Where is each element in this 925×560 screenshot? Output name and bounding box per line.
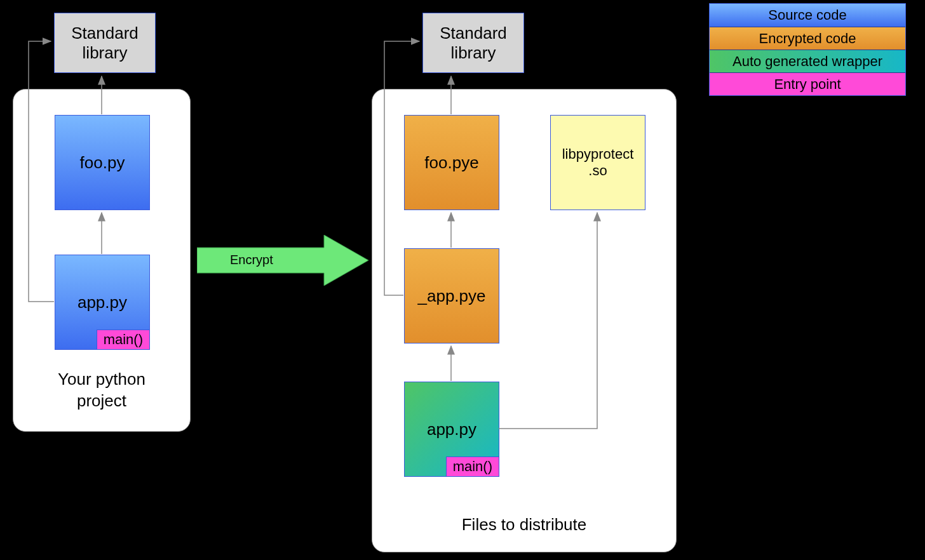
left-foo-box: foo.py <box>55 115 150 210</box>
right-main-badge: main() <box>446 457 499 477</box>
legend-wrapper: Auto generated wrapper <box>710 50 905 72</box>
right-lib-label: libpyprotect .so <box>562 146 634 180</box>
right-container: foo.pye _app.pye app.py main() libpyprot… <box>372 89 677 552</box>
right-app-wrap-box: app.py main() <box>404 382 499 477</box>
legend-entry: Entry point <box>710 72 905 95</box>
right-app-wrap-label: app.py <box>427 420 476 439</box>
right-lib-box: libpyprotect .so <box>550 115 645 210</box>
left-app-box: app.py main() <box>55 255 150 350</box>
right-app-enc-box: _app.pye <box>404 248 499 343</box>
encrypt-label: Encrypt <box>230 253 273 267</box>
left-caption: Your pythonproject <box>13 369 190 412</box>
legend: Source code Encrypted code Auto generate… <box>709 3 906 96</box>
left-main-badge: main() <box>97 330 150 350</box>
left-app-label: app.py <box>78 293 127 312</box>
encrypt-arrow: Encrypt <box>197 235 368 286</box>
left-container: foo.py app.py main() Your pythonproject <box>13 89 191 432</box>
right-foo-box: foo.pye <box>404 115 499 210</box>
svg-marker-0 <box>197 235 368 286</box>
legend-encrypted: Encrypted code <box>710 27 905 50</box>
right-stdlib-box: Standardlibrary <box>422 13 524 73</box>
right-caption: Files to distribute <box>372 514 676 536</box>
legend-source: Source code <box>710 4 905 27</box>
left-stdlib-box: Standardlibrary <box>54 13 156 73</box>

---

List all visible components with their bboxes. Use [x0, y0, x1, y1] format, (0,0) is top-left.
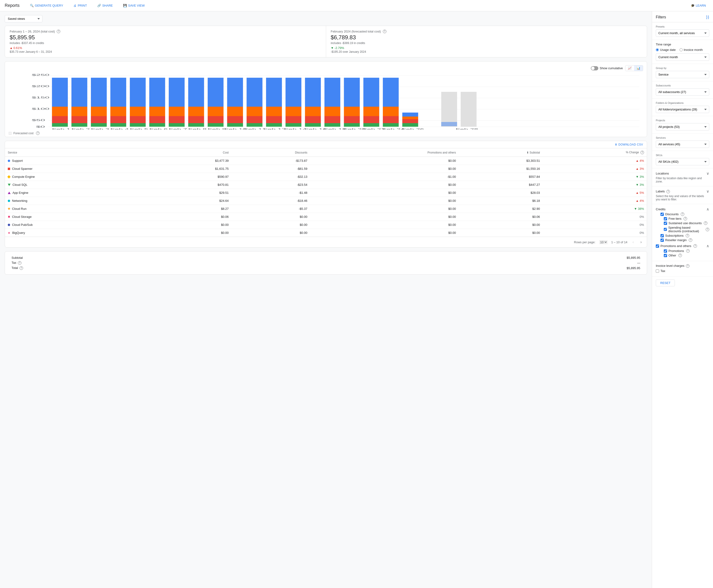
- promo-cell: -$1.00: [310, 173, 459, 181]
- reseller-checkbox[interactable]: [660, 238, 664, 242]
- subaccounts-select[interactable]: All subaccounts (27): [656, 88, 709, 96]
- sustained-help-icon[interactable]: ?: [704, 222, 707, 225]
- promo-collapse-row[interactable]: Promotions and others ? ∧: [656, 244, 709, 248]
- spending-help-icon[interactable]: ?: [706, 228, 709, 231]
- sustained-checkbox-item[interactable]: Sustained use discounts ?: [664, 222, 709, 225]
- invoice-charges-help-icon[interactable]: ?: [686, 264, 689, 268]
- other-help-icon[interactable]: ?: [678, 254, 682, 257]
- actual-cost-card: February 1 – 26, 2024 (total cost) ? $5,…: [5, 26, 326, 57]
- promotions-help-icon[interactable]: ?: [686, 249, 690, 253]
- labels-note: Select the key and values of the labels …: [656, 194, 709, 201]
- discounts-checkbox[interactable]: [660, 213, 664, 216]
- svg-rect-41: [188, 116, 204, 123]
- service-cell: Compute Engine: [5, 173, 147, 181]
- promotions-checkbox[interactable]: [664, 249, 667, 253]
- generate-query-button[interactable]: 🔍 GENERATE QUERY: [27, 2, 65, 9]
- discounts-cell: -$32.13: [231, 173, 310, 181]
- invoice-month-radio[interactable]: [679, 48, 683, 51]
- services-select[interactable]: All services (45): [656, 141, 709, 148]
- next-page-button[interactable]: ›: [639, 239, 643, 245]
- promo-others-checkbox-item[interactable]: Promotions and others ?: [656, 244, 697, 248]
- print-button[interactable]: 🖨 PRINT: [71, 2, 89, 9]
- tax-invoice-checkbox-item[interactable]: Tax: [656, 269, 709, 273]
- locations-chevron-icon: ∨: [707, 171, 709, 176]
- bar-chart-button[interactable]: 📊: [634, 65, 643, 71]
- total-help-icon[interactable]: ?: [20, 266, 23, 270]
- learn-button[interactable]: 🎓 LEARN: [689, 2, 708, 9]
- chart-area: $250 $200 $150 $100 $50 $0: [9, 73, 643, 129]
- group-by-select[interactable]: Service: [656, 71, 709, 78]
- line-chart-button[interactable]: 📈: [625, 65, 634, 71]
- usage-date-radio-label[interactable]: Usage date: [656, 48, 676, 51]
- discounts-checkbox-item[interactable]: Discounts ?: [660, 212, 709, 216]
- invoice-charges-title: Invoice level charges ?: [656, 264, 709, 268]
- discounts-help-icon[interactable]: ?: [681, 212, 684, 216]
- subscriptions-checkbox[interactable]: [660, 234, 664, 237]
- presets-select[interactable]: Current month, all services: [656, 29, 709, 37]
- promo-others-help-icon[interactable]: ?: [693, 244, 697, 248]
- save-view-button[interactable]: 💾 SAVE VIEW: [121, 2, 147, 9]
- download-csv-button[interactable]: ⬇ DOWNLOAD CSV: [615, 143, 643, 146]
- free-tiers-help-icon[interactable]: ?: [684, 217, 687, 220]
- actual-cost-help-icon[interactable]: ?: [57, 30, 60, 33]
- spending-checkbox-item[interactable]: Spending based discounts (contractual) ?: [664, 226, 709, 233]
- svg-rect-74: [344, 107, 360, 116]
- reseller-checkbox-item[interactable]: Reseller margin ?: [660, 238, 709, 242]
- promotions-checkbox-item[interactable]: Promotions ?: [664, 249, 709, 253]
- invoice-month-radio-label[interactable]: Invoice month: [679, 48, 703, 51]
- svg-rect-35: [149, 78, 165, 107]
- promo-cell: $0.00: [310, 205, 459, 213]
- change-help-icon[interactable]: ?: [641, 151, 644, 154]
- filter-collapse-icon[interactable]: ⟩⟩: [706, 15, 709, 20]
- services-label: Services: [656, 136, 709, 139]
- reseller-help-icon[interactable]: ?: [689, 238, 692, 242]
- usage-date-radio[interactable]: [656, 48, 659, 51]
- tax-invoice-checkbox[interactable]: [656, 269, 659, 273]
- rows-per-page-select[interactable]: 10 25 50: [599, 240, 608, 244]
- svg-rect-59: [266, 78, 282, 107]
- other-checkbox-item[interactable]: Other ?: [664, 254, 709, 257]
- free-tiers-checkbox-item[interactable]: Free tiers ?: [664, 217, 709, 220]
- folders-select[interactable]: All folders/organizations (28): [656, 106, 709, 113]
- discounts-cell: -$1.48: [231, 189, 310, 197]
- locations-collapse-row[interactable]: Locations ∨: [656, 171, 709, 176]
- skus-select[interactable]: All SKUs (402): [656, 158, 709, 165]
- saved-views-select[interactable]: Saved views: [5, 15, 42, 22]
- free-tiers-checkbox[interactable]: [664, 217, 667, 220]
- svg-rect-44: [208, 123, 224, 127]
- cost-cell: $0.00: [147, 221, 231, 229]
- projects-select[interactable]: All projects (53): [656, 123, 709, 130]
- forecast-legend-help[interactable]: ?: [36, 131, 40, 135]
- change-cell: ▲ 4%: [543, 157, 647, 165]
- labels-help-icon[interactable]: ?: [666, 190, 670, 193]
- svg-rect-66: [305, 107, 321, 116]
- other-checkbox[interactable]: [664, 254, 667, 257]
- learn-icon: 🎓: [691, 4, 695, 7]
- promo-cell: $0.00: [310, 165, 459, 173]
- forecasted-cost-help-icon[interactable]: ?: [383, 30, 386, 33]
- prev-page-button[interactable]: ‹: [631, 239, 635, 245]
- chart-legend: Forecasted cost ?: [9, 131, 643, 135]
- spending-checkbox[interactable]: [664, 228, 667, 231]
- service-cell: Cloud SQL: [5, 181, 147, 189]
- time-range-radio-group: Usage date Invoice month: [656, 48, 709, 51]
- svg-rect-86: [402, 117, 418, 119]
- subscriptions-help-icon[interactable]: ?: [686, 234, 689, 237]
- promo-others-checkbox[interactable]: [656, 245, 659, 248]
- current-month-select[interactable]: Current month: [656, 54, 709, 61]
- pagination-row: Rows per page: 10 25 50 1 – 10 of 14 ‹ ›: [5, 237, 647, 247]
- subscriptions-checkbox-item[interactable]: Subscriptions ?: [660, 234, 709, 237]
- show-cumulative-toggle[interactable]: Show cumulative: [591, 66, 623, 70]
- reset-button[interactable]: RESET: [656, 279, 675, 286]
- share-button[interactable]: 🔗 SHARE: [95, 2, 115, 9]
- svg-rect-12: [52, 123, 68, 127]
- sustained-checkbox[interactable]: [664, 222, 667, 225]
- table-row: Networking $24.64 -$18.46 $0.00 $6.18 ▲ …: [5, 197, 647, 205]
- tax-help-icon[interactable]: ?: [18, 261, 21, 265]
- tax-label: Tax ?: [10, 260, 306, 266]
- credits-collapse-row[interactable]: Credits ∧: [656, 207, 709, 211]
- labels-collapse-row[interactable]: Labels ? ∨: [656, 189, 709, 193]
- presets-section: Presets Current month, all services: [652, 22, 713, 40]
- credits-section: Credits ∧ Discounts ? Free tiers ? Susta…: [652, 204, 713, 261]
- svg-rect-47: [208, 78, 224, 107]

* * *

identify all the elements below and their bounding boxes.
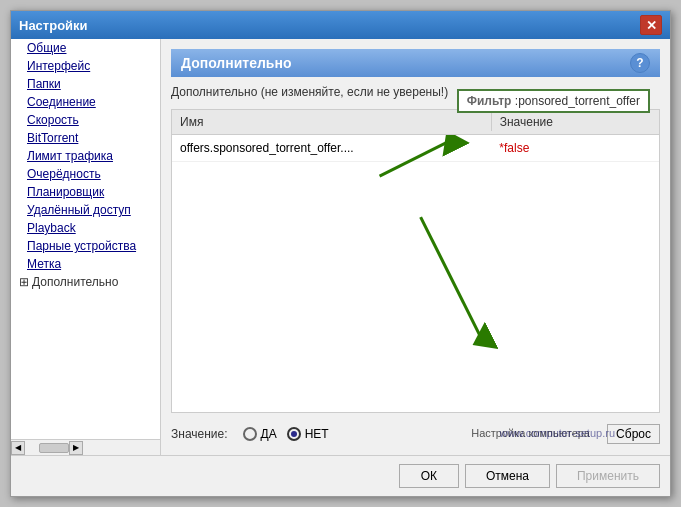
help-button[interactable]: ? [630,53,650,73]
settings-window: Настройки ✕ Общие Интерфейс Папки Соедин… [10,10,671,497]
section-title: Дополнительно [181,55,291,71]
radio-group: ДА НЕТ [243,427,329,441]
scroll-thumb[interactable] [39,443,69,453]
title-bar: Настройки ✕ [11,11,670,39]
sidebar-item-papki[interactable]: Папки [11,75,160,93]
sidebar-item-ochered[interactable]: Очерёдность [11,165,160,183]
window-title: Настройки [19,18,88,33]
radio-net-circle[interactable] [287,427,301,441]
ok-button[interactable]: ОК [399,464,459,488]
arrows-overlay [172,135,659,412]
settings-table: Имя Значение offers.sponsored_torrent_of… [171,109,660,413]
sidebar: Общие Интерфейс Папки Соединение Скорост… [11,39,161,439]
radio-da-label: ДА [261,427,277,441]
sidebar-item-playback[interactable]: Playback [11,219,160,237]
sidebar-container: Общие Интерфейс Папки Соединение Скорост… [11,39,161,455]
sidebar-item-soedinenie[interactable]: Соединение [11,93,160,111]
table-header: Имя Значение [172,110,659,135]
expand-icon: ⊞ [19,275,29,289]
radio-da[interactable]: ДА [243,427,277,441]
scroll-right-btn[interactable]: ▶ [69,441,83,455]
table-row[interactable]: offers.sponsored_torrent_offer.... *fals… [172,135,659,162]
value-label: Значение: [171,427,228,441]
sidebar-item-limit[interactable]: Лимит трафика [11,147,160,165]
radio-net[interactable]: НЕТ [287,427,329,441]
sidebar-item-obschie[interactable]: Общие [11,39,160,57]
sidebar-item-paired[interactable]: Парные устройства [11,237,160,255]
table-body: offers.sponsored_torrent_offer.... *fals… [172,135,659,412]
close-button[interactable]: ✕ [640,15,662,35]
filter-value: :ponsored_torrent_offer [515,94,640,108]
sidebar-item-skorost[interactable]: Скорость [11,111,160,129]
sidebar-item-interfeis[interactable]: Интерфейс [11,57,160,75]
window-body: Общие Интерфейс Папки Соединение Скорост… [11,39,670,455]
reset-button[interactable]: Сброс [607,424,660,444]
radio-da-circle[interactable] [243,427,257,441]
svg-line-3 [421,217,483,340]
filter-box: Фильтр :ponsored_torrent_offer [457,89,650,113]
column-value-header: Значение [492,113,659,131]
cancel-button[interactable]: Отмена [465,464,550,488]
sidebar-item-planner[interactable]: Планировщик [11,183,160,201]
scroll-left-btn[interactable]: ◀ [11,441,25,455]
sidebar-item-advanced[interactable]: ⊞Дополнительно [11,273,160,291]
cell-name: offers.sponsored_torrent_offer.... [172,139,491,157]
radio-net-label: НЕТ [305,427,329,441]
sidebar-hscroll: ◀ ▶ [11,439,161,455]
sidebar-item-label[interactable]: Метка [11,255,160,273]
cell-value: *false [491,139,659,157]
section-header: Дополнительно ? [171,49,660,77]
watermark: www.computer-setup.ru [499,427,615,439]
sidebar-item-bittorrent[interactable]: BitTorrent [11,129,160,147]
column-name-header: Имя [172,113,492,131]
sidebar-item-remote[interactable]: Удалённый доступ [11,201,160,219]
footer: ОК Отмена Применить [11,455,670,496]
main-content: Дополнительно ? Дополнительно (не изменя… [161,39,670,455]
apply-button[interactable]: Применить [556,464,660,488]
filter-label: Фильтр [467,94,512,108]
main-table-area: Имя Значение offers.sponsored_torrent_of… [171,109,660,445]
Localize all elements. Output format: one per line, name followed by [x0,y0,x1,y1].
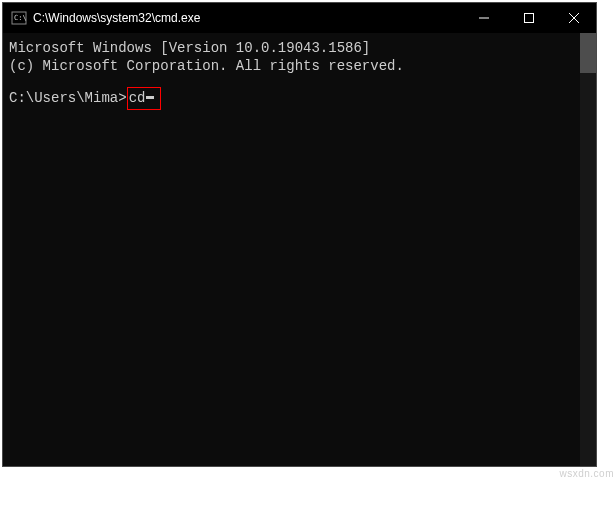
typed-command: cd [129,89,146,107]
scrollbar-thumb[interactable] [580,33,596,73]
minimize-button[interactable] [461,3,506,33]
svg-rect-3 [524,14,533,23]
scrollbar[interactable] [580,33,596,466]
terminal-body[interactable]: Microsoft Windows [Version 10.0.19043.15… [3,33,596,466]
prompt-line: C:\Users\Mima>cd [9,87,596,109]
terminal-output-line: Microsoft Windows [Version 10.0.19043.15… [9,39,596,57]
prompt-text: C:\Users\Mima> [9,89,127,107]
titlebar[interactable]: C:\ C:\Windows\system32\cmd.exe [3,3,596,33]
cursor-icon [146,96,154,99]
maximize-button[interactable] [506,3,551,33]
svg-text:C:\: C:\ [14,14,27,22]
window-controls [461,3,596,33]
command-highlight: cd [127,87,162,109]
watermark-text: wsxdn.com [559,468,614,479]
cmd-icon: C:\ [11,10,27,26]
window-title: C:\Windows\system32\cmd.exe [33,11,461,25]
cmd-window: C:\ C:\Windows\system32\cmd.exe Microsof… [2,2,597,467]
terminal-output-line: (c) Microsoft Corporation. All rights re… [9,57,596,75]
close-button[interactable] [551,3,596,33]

• Task brief: Please give only the number of lines above that contain the word "badge".

• Reply: 2